Christy Clark has spent so long sitting with her friends at exclusive $20,000-per-plate fundraisers that she has lost touch with real British Columbians and what matters to them.
Just look at what happened when British Columbians told her they were fed up with big money in politics.
Polls have told us that up to 86 per cent of people in this province support a ban on union and corporate donations before the next election. New Democrats have called for that ban – in fact, we have introduced legislation to ban big money from B.C. politics five times – and independent MLAs have supported such a ban.
But Christy Clark and the B.C. Liberals, which receive 66 per cent of their funding from corporations and businesses?
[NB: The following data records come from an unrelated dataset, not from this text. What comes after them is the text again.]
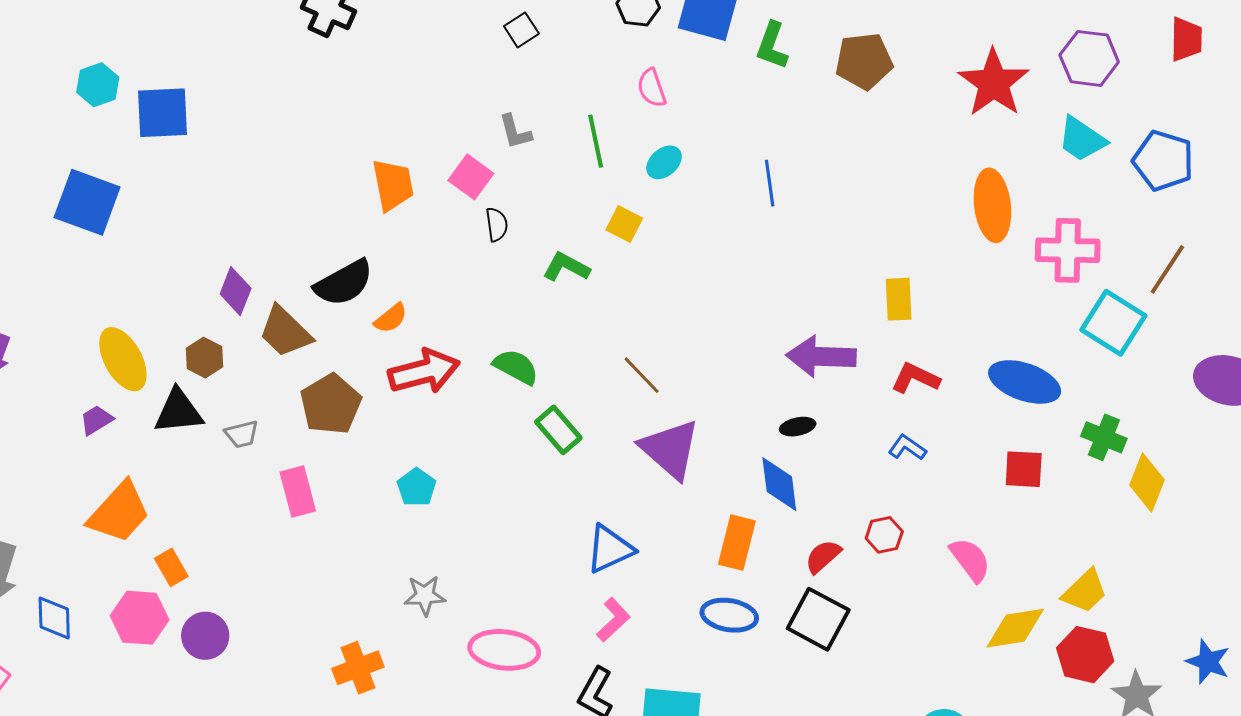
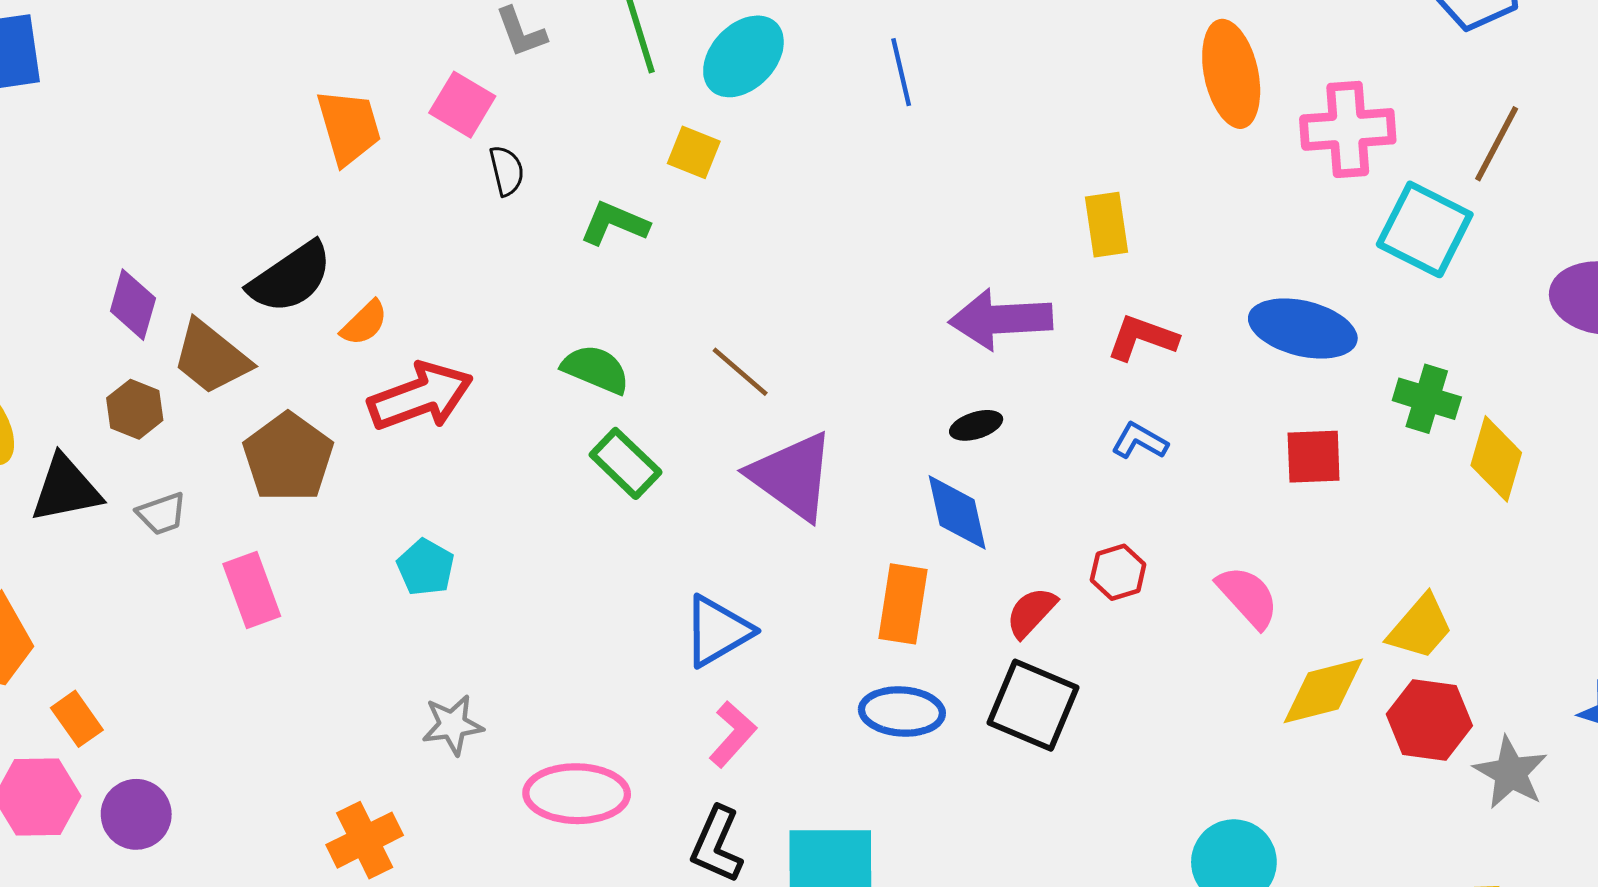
cyan ellipse: (664, 162) -> (743, 56), size x1.6
brown hexagon: (204, 358) -> (135, 409), moved
green semicircle: (516, 367) -> (596, 369), moved

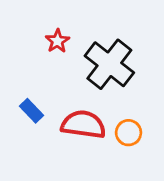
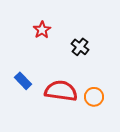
black cross: (109, 64) -> (80, 47), size x0.5

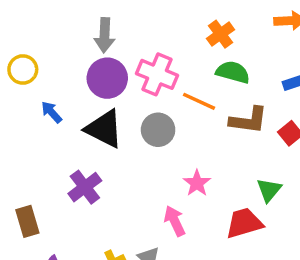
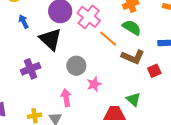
gray circle: (158, 130) -> (76, 66), moved
green triangle: (269, 190) -> (133, 99), turned -42
pink arrow: (175, 221) -> (66, 98), moved

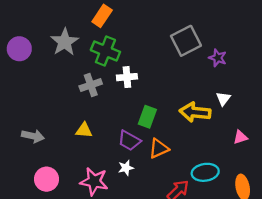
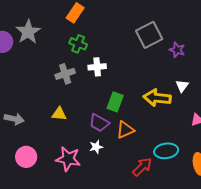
gray star: (65, 42) -> (28, 32), moved
green cross: (105, 51) -> (78, 44), size x0.7

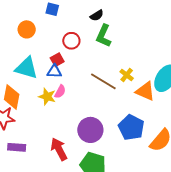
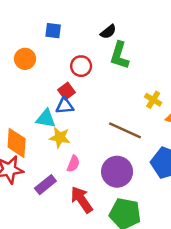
cyan triangle: (26, 68) -> (46, 118), moved, size x0.7
brown line: (103, 81) -> (125, 130), moved
pink semicircle: (60, 92) -> (73, 164), moved
purple rectangle: (17, 147) -> (45, 185), moved, turned -36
They’ve flatly refused to address this issue because, as Province columnist Michael Smyth put it, “They don’t want to kill the goose that’s laying all their golden eggs.”
Christy Clark may not want to talk about the issues that are important to British Columbians in the lead-up to this election, but chances are, she’ll roll out some big promises.
British Columbians aren’t likely to forget what her last election promises amounted to, though: not much. Those promises included a debt-free province and a thriving LNG industry with 100,000 new jobs. The reality? No LNG, and record debt.
British Columbians deserve better than empty promises and a premier who is just looking out for her friends, her party and herself.
People in this province deserve a premier that’s there for them, and a government that is going to put real British Columbians back at the heart of everything we do.
That’s why for me, and for so many in this province, May 2017 can’t come soon enough.